Why bother with a sous vide for beans?



So, I’ve done a little reading on the sous-vide bean thing, and much of the writing says that there is no real advantage to cooking beans in a sous vide.  My experience says otherwise.  The texture may not change particularly, but there are a few distinct advantages.

1) The amount of liquid the beans are cooked in is reduced a bit, and the amount of time the beans soak is increased a bit, so you can flavor the beans more than in the stove top method – by making very flavorful baths for the beans.

2) By placing multiple canning jars of different beans you can cook several varieties of dried beans all at the same time – even if their cooking times are different.

2a) The canning jar method lets you check on the progress of your beans – and you never need to worry about opening a bag and finding under (or over) done beans.

3) No scorching or boiling over worries – ever.

Sous Vide Beans
Not as fast as a pressure cooker, but another way to cook beans that requires very little attention from the cook.  And this way you can cook beans with different cooking times – all at once.

Equipment:
sous vide – or other water oven
2C or 1Q canning jar for each sort of bean
rings and lids for each jar (need not be “new,” just clean)
jar lifter or waterproof hot pad/oven mitt makes things easier.
 
Ingredients:
bean of choice
water
flavorings of choice
(see below for suggestions)

Prep: 
For 2C Jar
     0.5 C beans - your choice
     1.5 C water
     aromatics and/or herbs

For 1Q jar
     1C beans - your choice
     3C water
     aromatics and/or herbs


For making chili - I used 1 clove garlic, 1 bay leaf, and part of a dried ancho chile in each jar.

1 clove of garlic is likely ALWAYS a good idea, and then add spices as they appear in the dish your beans are destined for.


Cook!

Set your sous vide to 195˚F.
Bean times:
lentils .75 - 1 hr
black beans 3.5 - 4.5 hrs
cranberry beans/navy/Yankee beans 3-4 hrs 
garbanzo/chick peas/ceci beans 5-6 hrs
great northern/kidney/cannellini beans 3.5 - 4.5 hrs
pinto beans 4-5 hrs

Check them at the early end - because you can!

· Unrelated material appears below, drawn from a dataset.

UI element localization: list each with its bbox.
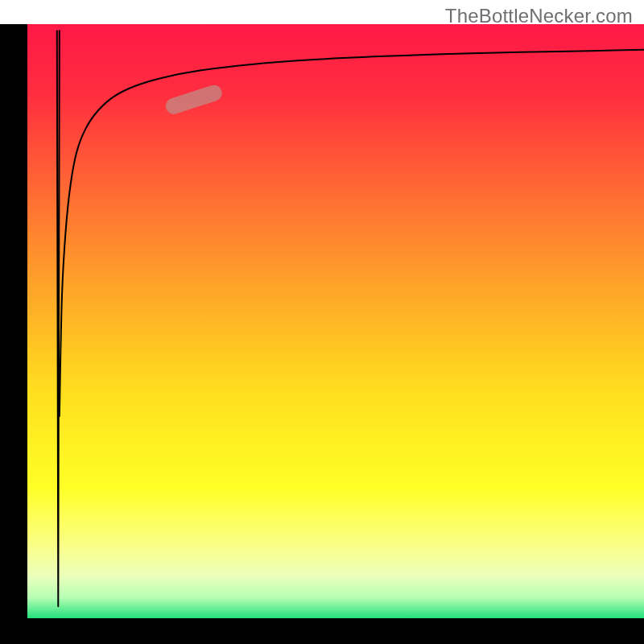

Drain them when they are done - and forward with your recipes.  

Well – now I have a bunch of cooked beans.  Now what do I do?









1. Make chili.  (Yes I know, for many chili has NO beans.  But mine does.)



2.  Make soup


3. Make bean salad

4. Garbanzo bean special :
Make hummus – and if you make it with the hot beans, it becomes especially creamy.

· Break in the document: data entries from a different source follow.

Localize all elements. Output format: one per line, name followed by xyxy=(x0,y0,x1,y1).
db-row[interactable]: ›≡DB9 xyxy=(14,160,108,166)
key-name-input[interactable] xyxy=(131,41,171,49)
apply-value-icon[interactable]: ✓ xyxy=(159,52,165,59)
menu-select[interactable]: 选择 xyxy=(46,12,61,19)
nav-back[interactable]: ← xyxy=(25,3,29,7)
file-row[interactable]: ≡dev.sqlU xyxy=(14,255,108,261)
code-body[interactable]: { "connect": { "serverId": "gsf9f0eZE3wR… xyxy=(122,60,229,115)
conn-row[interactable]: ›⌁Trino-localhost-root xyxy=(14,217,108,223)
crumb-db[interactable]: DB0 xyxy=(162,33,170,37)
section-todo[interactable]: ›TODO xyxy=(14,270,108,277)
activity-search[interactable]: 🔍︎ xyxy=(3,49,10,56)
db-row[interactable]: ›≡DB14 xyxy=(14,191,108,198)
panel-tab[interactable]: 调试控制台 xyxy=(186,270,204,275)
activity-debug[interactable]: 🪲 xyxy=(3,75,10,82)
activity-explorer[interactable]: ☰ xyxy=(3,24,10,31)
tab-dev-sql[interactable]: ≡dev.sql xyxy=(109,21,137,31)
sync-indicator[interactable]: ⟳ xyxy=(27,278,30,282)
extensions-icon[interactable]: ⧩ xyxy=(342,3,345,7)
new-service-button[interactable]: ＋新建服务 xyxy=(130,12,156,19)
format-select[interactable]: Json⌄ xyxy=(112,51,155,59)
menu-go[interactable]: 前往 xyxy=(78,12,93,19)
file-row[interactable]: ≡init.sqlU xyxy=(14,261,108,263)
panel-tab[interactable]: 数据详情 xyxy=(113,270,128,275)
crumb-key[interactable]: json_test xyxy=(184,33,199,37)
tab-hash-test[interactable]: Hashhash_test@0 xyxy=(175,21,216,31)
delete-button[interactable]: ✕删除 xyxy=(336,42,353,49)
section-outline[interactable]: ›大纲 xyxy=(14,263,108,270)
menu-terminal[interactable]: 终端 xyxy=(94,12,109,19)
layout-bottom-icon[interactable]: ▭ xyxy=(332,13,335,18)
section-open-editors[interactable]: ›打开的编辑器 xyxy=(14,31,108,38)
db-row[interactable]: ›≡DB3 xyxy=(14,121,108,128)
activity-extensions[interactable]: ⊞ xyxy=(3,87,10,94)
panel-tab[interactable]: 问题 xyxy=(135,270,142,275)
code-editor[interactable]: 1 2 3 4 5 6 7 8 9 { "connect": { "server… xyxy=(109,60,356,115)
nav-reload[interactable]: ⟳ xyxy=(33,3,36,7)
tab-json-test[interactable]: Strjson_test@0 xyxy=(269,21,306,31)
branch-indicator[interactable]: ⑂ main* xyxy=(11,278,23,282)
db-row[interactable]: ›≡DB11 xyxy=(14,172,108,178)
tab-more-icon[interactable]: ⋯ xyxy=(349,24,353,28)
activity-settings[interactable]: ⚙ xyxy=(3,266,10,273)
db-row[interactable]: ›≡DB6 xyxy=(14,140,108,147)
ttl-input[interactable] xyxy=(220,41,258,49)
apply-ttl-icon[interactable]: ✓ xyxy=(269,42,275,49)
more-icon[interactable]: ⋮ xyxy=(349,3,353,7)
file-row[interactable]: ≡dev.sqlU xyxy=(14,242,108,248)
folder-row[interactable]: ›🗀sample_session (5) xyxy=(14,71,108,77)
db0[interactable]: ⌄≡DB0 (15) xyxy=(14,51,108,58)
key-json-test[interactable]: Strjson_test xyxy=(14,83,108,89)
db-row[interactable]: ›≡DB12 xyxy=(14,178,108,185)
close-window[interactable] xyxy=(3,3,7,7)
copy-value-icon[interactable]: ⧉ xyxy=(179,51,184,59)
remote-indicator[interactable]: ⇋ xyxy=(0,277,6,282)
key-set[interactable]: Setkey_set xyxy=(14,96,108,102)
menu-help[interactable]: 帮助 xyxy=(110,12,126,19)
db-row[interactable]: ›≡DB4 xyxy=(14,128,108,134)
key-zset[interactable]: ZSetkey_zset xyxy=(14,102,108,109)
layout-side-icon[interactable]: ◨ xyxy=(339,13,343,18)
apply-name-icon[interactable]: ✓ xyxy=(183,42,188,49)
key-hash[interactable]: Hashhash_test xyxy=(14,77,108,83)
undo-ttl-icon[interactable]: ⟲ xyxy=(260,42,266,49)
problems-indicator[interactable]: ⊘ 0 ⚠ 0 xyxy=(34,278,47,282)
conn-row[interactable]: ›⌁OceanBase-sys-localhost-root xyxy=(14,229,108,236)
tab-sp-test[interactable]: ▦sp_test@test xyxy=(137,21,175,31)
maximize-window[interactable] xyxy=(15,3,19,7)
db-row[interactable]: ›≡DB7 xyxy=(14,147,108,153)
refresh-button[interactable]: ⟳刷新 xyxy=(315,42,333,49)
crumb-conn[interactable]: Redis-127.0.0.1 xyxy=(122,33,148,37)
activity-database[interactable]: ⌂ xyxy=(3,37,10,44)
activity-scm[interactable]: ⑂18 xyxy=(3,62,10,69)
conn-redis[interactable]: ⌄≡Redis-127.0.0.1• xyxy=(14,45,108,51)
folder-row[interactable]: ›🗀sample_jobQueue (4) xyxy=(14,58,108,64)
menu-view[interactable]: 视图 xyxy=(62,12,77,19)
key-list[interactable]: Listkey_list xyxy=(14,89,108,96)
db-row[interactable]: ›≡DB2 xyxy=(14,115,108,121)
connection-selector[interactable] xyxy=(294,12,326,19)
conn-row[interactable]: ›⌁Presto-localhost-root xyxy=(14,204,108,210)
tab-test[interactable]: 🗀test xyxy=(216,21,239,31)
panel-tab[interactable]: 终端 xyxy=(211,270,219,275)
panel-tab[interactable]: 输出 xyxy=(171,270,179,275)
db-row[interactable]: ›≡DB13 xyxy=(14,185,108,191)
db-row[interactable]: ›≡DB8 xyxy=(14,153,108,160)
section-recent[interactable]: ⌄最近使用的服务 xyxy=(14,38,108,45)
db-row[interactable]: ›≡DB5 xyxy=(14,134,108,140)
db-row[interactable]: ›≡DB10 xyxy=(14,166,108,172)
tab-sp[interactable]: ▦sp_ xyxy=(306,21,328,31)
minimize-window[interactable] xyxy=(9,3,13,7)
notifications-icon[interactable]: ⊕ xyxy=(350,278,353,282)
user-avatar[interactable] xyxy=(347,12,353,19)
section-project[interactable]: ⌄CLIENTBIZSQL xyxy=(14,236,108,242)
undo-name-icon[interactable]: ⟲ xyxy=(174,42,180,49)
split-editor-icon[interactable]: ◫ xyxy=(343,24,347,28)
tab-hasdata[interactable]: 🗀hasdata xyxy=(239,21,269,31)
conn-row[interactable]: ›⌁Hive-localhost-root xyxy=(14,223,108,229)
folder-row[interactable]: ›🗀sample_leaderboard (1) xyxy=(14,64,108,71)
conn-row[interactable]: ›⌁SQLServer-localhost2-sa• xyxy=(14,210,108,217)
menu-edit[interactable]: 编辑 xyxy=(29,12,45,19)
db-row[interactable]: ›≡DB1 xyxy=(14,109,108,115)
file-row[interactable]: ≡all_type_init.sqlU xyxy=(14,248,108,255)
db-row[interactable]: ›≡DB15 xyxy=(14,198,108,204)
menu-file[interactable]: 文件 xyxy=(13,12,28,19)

Make Falafel.  How... well, look it up!
(OK... I may get there, but not this week)

Think that worked well?  Check out Yogurt and Caramelized Onions

Happy cold weather cooking!

4 comments:

lemonjelly said...

Hey Greta, I'm going to make a plug for the best bestest ever beans you could ever buy, and hope that you already buy from them, but if you don't, it's Rancho Gordo (ranchogordo.com). They source heirloom beans, trade fairly, and all their beans are the best I've ever had short of the few I've grown myself. Most mind boggling: the cannellini beans.

Greta said...

Thanks!!! I will check them out. Exciting to try some new goodies.

Cloistervoices said...

Do you submerge the jars all the way under water? After they are cooked, how long will they keep in the fridge or freezer? I'm assuming that since they aren't processed at 212F, they wouldn't be room temperature shelf stable. Right?
Thanks for such a detailed time listing for the different kind of beans. That is EXACTLY what I was looking for.

SABAZIUX said...

Hello, thanks for the recipe and tips...after cooking..how lomg does this beans last in the fridge /or freezer? Thanks!